These are becoming quite popular up here. I hear they are quite efficient, load them up with wood and it will heat for a couple of days.
Yep.
Neighbor has one. They load it in the AM and maybe the evening. Well technically it was heating her house and mine as the previous owner was her sister. They removed the heat exchanger and added a propane furnace prior to selling. Depending on how much propane I burn this winter i may add a boiler using the existing water lines and heat exchanger. Best part is i have family taht does logs and firewood so i can get split hardwood cheap.
 
I had a relative with the outdoor wood burner, then know a few more with them. As with anything, a few negatives are mixed in. They require a fair amount more wood, higher installation cost, and need electricity to work. Of course no chimney & keeping the mess outside is a plus.

Access to ‘free’(besides labor) wood is a biggie when heating with wood.

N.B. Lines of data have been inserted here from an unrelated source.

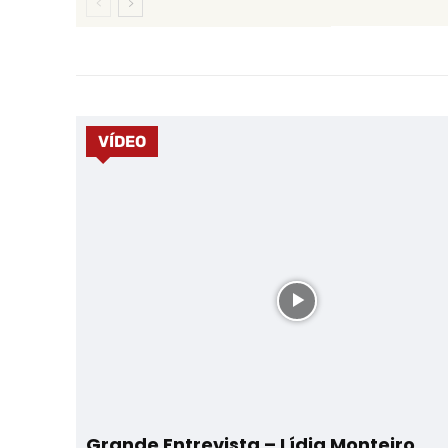
VÍDEO
Grande Entrevista – Lídia Monteiro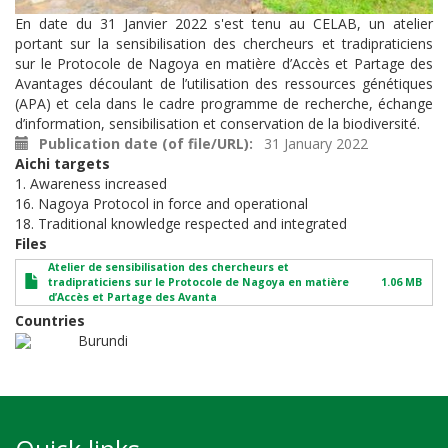
En date du 31 Janvier 2022 s'est tenu au CELAB
,
un atelier
portant sur la sensibilisation des chercheurs et tradipraticiens
sur le Protocole de Nagoya en matière d’Accès et Partage des
Avantages découlant de l’utilisation des ressources génétiques
(APA) et cela dans le cadre programme de recherche, échange
d’information, sensibilisation et conservation de la biodiversité.
Publication date (of file/URL)
31 January 2022
Aichi targets
1. Awareness increased
16. Nagoya Protocol in force and operational
18. Traditional knowledge respected and integrated
Files
Atelier de sensibilisation des chercheurs et
tradipraticiens sur le Protocole de Nagoya en matière
1.06 MB
d’Accès et Partage des Avanta
Countries
Burundi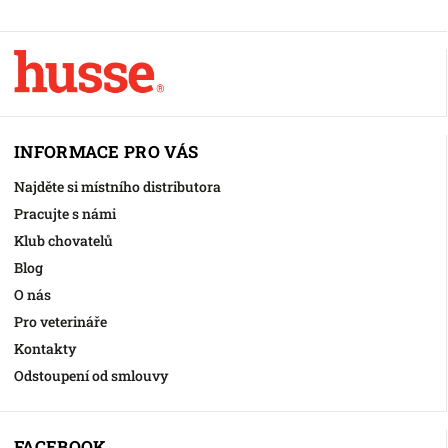
INFORMACE PRO VÁS
Najděte si místního distributora
Pracujte s námi
Klub chovatelů
Blog
O nás
Pro veterináře
Kontakty
Odstoupení od smlouvy
FACEBOOK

I don’t mind emulating ‘Pa Ingalls’ somewhat.
 
A quick thanks to @RJM62 for the pointer to the Tractor Supply bricks. They made for a quick wood supply for the neglected woodstove when the boiler went out in my Uncle's empty house recently, kept pipe freezing at bay while we waited for parts.
 
We have both, wood and Natural gas, the wood is Idaho energy logs. (press-o-Logs)
 
In 1986 I moved to the boondocks with a King heater and a chainsaw. My kids were six and two at the time. My time was also at a premium, but i could selectively down a tree and have a pickup bed full of firewood in short order. Worked great for about ten years until one day someone made a comment to my wife that her hair smelled like wood smoke. After that the propane tank got filled much more often.